*** EXTRACTED INFORMATION ***

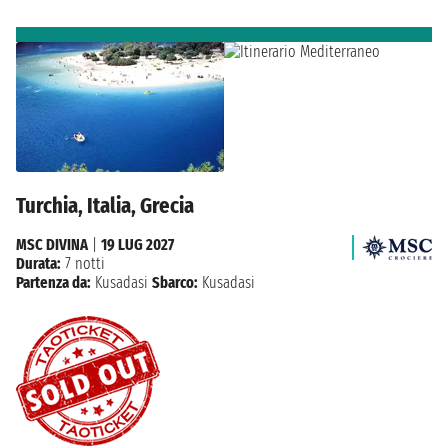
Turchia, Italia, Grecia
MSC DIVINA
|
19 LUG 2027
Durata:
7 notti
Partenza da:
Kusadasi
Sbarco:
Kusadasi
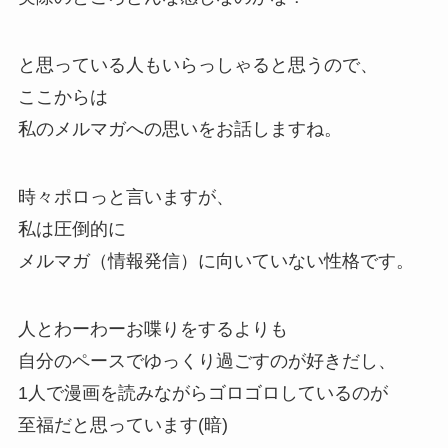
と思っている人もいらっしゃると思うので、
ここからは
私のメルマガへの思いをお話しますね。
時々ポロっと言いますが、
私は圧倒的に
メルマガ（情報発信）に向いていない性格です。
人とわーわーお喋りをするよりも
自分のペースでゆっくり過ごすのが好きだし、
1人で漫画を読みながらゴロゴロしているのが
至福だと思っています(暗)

*** End of EXTRACTED INFORMATION ***
*** EXTRACTED INFORMATION ***

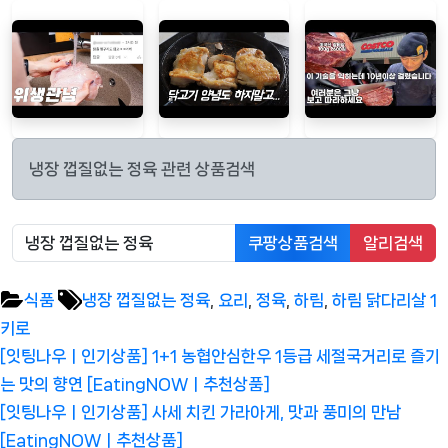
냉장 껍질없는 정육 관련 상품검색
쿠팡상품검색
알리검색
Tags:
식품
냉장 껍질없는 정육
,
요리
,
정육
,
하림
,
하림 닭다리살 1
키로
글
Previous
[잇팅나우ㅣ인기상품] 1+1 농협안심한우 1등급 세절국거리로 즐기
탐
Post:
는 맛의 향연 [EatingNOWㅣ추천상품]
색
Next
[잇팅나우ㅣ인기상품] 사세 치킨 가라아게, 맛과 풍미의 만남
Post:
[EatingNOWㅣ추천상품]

*** End of EXTRACTED INFORMATION ***

Using the material above, reproduce only the lines that run from the line with "Turchia, Italia, Grecia" up to and including the line with "至福だと思っています(暗)", exactly, with the pictures dropped.

OUTPUT OF THE EXERCISE:
Turchia, Italia, Grecia
MSC DIVINA
|
19 LUG 2027
Durata:
7 notti
Partenza da:
Kusadasi
Sbarco:
Kusadasi
と思っている人もいらっしゃると思うので、
ここからは
私のメルマガへの思いをお話しますね。
時々ポロっと言いますが、
私は圧倒的に
メルマガ（情報発信）に向いていない性格です。
人とわーわーお喋りをするよりも
自分のペースでゆっくり過ごすのが好きだし、
1人で漫画を読みながらゴロゴロしているのが
至福だと思っています(暗)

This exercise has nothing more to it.